Im Osnabrücker Zoo wird gebaut: Unter dem Namen „Mapungubwe“ sollen die Löwen- und die Nashornanlage vergrößert werden. Indem die Flächen der Besucherwege in die Anlage integriert werden und in Zukunft Höhenpfade entlang der Tiergehege führen, kann die Vergrößerung der Nashornanlage, die diesen Sommer fertiggestellt werden soll, realisiert werden. Der Höhenpfad bei den grauen Riesen wird insgesamt 152 Meter lang und 4,5 Meter hoch. Außerdem wird er mit dem seit 2011 existierenden, 230 Meter langen Höhenpfad der angrenzenden nordischen Tierwelt „Kajanaland“ verbunden – komplett stufenfrei und damit geeignet für Rollstuhlfahrer und Kinderwagen. Bis Ende 2020 wird die Löwenanlage verdreifacht und ebenfalls mit einem Höhenpfad umgebaut. Auch die nordamerikanische Tierwelt „Manitoba“ ist teilweise über Höhenpfade zugänglich. Die Höhenpfade ermöglichen den Besuchern gitterlose Blicke in das Tierleben und sind einmalig in deutschen Zoos.
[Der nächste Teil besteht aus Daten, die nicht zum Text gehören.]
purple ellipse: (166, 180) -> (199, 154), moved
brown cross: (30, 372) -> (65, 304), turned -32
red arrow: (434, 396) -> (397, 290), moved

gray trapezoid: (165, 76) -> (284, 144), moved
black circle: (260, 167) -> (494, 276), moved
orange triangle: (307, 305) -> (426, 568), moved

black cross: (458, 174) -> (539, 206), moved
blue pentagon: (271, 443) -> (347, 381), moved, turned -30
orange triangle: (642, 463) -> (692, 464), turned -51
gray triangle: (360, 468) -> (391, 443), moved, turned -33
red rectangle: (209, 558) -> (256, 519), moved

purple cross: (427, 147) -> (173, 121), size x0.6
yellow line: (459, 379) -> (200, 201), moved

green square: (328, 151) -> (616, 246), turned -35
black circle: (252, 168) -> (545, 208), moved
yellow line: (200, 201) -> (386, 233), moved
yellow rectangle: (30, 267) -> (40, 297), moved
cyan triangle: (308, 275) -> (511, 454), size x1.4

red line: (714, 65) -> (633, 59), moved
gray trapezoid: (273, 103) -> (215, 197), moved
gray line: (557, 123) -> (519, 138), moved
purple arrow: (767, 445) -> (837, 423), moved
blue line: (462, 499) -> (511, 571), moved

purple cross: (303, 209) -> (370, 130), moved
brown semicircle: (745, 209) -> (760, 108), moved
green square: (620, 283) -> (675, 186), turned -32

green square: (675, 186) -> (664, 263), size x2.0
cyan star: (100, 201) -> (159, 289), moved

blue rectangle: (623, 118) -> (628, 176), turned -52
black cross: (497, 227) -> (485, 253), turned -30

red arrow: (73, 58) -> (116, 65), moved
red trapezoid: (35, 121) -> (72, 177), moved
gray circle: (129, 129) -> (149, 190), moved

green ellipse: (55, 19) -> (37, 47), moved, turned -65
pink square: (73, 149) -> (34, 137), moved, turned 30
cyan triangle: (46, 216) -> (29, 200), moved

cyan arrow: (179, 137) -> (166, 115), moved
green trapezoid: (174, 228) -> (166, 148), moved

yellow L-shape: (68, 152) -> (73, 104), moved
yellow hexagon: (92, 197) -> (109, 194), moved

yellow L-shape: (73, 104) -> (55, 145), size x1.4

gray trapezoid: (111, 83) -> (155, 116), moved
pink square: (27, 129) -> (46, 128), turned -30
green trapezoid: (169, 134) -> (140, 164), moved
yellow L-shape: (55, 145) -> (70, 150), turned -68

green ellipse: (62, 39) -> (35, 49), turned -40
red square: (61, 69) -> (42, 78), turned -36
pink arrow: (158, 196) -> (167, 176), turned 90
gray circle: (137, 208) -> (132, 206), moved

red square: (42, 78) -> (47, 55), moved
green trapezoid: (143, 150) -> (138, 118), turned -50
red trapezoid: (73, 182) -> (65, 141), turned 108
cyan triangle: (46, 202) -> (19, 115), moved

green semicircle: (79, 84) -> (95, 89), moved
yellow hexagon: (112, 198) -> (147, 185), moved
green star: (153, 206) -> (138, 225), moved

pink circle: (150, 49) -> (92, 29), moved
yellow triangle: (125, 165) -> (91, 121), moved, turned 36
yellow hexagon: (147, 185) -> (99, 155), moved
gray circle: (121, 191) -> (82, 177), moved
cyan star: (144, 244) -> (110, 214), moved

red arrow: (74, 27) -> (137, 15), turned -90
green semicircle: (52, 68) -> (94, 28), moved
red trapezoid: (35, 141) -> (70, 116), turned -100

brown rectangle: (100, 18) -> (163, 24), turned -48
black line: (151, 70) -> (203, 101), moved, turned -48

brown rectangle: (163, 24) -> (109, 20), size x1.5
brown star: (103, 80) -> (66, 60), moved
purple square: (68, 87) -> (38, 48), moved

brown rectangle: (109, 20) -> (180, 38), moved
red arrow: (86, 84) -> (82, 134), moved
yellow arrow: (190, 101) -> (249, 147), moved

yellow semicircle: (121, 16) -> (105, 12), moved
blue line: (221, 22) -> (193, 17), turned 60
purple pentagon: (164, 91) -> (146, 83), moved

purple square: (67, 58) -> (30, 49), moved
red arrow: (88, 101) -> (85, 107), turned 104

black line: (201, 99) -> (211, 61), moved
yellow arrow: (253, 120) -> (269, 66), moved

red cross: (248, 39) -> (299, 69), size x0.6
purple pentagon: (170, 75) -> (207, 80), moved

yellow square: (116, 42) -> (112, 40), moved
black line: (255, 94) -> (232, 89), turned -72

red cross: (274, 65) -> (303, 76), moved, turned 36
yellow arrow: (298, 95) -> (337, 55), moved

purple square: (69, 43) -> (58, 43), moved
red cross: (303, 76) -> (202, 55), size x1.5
Infos: www.zoo-osnabrueck.de  

 

Über das Osnabrücker Land


Das Osnabrücker Land liegt im Südwesten Niedersachsens. Knapp 25 Millionen Tagesausflugsgäste im Jahr besuchen die Stadt Osnabrück und den sie umgebenden Natur- und UNESCO Geopark TERRA.vita. Mit mehr als zwei Millionen Gästeübernachtungen zwischen Teutoburger Wald und Wiehengebirge ist die Region ein attraktives Reiseziel vor allem für Städtereisende, Gesundheitsliebhaber und Radfahrer. In Osnabrück wurde der Westfälische Friede verkündet; dieses historisch bedeutsame Ereignis wirkt nach: Die mehr als 500.000 Einwohner in der Region gelten als überaus entspannt, freundlich, bodenständig – friedlich eben. Das schätzen die Gäste, die statt Chichi „echte“ Urlaubsabenteuer in der Natur erleben. Infos unter https://www.osnabruecker-land.de/ und telefonisch unter 0541/3234567.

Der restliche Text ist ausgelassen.